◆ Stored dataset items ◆
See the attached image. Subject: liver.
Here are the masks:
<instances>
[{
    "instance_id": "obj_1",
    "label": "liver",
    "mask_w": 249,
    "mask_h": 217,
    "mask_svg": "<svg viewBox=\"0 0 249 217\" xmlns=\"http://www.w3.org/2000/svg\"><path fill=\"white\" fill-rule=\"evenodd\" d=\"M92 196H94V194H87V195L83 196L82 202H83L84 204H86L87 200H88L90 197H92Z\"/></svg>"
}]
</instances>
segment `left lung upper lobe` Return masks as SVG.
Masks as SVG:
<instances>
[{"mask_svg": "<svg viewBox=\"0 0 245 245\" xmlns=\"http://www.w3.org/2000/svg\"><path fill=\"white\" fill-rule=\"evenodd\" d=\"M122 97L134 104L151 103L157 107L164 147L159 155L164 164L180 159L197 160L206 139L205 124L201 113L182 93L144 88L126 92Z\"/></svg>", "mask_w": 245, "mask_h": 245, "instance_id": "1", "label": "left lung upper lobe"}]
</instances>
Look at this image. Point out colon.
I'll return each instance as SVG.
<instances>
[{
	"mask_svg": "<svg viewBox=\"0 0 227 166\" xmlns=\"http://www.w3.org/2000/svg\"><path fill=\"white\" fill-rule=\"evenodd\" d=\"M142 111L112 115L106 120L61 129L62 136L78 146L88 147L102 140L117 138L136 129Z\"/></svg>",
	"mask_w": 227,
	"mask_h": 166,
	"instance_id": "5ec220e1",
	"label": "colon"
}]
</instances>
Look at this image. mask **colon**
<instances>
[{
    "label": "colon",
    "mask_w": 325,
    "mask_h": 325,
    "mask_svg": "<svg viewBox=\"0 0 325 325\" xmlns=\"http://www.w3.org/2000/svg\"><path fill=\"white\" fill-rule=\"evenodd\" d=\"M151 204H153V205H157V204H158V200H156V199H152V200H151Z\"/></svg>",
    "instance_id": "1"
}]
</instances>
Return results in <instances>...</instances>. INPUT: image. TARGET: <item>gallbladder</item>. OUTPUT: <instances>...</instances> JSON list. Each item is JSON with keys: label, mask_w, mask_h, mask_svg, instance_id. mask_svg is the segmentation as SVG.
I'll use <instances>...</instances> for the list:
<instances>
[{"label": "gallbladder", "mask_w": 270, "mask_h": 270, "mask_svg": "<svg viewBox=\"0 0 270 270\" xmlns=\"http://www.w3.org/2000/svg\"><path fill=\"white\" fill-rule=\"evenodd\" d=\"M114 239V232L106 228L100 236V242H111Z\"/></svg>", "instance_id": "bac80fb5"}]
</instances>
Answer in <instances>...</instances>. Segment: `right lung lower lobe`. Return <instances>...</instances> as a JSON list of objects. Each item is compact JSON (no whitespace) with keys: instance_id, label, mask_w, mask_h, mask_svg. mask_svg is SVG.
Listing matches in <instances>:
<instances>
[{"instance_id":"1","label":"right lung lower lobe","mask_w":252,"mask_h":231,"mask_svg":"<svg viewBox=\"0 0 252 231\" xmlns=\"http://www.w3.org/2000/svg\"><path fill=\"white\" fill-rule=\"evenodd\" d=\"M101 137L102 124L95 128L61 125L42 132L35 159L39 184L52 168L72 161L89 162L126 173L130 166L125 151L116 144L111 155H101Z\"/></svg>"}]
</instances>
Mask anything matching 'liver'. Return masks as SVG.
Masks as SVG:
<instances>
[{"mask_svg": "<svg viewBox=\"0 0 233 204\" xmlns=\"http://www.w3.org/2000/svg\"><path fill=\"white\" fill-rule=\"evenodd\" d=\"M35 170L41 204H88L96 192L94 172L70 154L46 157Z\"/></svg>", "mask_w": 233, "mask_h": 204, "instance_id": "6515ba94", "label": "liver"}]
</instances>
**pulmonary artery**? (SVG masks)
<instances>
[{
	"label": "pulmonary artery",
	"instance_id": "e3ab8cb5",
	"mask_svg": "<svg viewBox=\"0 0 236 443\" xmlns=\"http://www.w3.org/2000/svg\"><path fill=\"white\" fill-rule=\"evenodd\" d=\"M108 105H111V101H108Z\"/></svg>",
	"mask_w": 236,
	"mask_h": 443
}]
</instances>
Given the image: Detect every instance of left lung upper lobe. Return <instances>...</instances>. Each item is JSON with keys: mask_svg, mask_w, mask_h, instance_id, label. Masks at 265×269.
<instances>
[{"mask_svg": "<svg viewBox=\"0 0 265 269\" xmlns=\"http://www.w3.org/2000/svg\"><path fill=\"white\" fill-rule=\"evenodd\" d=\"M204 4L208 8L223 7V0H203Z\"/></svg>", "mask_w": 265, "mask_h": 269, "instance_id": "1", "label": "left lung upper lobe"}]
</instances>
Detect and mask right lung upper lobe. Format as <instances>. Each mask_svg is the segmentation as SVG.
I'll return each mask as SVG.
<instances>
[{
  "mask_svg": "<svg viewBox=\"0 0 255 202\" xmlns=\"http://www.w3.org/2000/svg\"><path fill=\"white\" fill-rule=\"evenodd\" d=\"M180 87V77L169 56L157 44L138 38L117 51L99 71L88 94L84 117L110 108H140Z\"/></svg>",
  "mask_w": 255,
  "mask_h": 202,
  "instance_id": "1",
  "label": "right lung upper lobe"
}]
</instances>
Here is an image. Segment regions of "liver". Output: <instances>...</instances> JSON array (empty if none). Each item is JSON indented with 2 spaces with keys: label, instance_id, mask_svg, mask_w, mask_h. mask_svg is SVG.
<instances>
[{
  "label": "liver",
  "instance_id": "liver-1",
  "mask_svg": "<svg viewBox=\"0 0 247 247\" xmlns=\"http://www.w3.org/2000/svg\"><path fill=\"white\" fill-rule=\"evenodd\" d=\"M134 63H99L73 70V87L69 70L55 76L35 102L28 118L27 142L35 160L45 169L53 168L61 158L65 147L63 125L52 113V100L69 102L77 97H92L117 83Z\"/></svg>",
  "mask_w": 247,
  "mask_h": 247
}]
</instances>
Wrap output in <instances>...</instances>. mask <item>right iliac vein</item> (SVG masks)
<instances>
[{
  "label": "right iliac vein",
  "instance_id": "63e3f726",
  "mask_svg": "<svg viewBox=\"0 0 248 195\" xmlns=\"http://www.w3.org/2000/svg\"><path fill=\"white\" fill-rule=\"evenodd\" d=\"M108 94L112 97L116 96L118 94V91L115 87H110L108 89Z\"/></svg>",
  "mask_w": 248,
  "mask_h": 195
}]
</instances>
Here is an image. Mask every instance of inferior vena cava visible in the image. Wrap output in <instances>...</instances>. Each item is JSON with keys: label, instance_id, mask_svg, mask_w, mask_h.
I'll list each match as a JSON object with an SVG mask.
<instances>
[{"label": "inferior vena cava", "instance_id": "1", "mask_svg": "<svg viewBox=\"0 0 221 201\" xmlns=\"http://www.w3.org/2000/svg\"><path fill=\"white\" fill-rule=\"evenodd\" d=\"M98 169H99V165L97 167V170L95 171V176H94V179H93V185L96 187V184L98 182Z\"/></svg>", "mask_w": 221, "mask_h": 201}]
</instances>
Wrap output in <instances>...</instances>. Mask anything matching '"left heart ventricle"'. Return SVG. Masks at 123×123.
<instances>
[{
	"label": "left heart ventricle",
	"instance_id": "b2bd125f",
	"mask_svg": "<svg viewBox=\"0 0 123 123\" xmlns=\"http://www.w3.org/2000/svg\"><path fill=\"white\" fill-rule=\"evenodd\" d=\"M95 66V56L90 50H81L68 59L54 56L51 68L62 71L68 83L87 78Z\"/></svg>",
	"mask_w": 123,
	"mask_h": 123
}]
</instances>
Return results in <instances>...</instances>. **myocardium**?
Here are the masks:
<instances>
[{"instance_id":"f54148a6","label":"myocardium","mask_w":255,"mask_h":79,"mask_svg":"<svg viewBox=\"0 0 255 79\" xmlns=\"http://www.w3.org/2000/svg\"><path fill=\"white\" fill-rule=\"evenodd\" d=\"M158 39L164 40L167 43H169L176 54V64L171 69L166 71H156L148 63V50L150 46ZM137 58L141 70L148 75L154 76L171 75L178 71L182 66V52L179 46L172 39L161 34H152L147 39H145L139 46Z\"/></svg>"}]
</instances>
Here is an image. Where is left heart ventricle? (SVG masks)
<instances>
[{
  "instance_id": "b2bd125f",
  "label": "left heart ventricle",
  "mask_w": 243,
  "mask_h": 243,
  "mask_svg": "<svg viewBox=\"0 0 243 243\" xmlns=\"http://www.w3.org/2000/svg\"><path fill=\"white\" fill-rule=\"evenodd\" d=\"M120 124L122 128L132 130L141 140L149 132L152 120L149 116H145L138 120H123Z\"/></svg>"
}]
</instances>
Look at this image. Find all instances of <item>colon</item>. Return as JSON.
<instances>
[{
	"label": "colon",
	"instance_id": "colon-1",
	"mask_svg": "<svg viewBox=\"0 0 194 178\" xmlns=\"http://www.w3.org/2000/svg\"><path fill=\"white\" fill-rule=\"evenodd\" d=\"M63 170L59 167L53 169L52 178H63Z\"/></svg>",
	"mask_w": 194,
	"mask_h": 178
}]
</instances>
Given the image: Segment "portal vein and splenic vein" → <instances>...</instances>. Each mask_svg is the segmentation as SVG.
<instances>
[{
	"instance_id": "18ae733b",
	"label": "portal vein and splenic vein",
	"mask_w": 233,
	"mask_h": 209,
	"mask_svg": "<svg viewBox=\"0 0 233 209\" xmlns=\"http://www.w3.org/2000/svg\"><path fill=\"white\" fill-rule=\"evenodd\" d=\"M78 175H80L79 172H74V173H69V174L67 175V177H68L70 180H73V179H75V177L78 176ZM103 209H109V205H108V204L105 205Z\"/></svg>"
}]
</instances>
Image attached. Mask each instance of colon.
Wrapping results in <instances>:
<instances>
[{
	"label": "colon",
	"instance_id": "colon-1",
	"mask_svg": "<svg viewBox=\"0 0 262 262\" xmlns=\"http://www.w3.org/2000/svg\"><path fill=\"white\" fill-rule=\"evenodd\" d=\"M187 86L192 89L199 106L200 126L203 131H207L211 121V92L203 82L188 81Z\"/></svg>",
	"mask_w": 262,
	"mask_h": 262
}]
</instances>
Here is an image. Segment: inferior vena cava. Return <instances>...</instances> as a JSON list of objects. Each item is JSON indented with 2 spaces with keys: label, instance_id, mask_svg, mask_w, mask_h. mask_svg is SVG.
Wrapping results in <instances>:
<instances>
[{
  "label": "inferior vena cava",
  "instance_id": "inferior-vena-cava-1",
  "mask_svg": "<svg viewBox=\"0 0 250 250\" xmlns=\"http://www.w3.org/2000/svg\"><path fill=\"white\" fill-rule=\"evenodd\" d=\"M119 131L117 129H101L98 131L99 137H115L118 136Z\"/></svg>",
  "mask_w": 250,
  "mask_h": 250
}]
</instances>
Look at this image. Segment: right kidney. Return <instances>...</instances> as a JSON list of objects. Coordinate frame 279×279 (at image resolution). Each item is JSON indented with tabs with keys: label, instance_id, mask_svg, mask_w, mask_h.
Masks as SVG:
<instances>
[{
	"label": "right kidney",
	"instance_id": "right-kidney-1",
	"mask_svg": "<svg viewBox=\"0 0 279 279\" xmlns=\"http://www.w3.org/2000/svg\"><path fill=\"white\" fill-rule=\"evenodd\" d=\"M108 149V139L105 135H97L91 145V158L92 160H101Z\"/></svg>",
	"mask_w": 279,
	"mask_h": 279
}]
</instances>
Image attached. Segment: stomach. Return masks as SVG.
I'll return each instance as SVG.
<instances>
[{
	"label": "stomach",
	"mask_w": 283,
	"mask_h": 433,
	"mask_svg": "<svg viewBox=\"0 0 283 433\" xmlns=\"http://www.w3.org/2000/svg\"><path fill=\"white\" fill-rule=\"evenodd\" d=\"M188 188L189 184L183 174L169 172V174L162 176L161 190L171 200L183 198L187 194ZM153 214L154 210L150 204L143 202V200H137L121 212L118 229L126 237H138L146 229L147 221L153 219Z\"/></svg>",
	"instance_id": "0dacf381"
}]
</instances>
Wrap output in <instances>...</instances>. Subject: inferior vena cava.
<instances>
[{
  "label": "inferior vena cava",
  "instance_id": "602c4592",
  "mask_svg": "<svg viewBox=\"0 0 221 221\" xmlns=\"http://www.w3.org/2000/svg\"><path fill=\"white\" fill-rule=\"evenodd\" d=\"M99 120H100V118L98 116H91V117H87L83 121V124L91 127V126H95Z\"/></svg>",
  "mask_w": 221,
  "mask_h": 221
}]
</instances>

◆ Goal of the exercise ◆
The answer should be an exact copy of the lines from the one containing "Wrap output in <instances>...</instances>. Subject: inferior" through the last line of the entries, both included.

◆ Exercise solution ◆
Wrap output in <instances>...</instances>. Subject: inferior vena cava.
<instances>
[{
  "label": "inferior vena cava",
  "instance_id": "602c4592",
  "mask_svg": "<svg viewBox=\"0 0 221 221\" xmlns=\"http://www.w3.org/2000/svg\"><path fill=\"white\" fill-rule=\"evenodd\" d=\"M99 120H100V118L98 116H91V117H87L83 121V124L91 127V126H95Z\"/></svg>",
  "mask_w": 221,
  "mask_h": 221
}]
</instances>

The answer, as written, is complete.